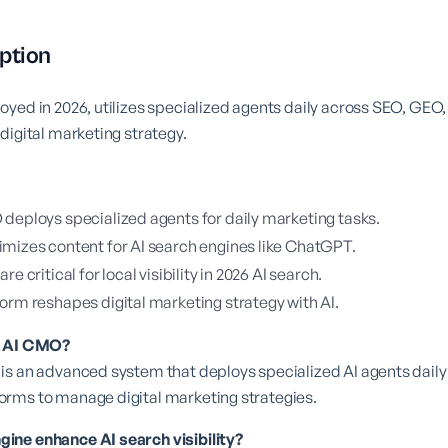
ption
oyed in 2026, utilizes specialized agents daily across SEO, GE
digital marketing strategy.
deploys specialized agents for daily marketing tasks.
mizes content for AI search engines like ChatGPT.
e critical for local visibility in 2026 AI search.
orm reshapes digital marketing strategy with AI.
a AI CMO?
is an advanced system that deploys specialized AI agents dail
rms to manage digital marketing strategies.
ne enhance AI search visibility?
# # # # #
TASK ITEM: Please reproduce each line of the listing above exactly, skipping pictures.

RESULT:
ption
oyed in 2026, utilizes specialized agents daily across SEO, GE
digital marketing strategy.
deploys specialized agents for daily marketing tasks.
mizes content for AI search engines like ChatGPT.
e critical for local visibility in 2026 AI search.
orm reshapes digital marketing strategy with AI.
a AI CMO?
is an advanced system that deploys specialized AI agents dail
rms to manage digital marketing strategies.
ne enhance AI search visibility?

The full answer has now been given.